Yes, you are damned right, I am Budweiser's pimp daddy. Everytime someone finishes off another Bud product in my bar or the barback walks through with 3 cases of Bud Light . . . for the fifth or sixth time in the night . . . to restock a cooler, you bet I smile.

This is how I make real easy money in the stock market: I buy what I know or can learn to understand. I learn the history of the company. I look for solid management. I look for smarter investors in me to be investing in the company already. And when my charts say "Strong Buy", I buy.

It's taken me years to figure out how to really make money through investing.

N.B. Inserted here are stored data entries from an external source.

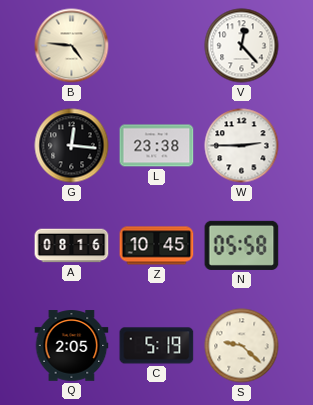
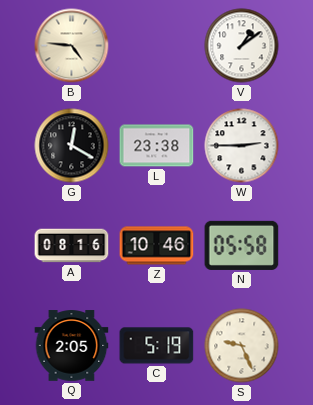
V: 12:23 -> 1:09
G: 12:16 -> 12:20
Z: 10:45 -> 10:46
S: 9:22 -> 9:26
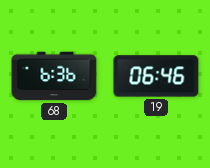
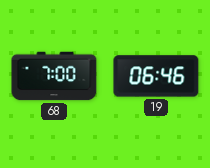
68: 6:36 -> 7:00
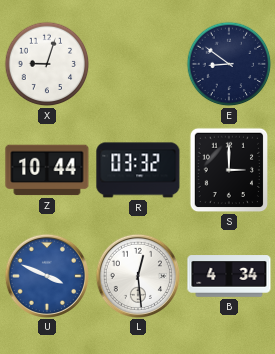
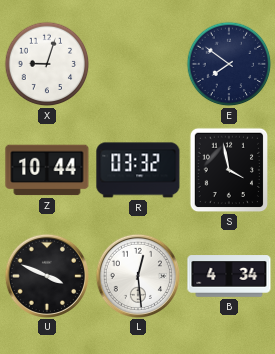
E: 8:51 -> 7:51
S: 3:00 -> 3:58
U dial: blue -> black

Again, some people are real estate flipping whizzes, but its usually those who have done a load of homework on their own and realized when to read a market in real estate bottoming or topping.

You don't get rich buying a house for $1,700,000 (the price on this house I'm in back in 2006) and then seeing the same house sell for $1,200,000 one year later.

I don't care who you are, if you were to have bought this house at $1,700,000 in 2006, you would be feeling like a chump today.

The same can be said for those of you bought Amazon, JDS Uniphase, Qualcomm, Enron, etc., etc., back in the go-go days of the the late 1990s when everyone was going to become an overnight millionaire.

When Informercials were running by the hour telling you how to become rich with no money down buying real estate, where the hell was your mind if you lost money in the Internet Bubble? Did you not have a red flag run up the flagpole on top of your brain which said "Warning: This reminds me of the mania in the stock market?"

Thus, while everyone I know was losing their minds buying Key West Real Estate over the past 5 years, I was busy teaching myself how to properly invest in the stock market. You buy Longterm, you Hold, you re-invest dividends over and over, and you continue doing Homework on your investments.

Coca Cola is not going out of business any time soon. Nor is Budweiser. Colgate? They, like Coca Cola, are over 100 years old. All three of these examples, I "own". And the dividends increase yearly. And since I've bought these three, all three have gained in price per share.

These 3 "tried and true" companies grow slowly buy surely, year after year after year.

No, none of the above three stocks are throwing off the 1300% gains of that risky Calpine bet I told you about, or the less risky, but still risky, Akamai bet which has not gone up over 400% in less than two years of holding.

Yet all three stocks are still beating the S&P 500 averags over their time I've held them. And as I stated before, the average for S&P 500 stocks to yield yearly is 13%. And I plan to beat that average forever by purchasing extremely undervalued classic Big Cap Companies as I am doing now.

I sleep well at night because I am very diversified in my holdings. Yet there are plenty of Americans with zero savings, tons of debt, and they are living in a home which they can no longer use as an ATM machine because the value of their home has fallen in value below where they originally bought it.





And think about all those added on costs of buying a home which people wanted to "invest in" not "live in".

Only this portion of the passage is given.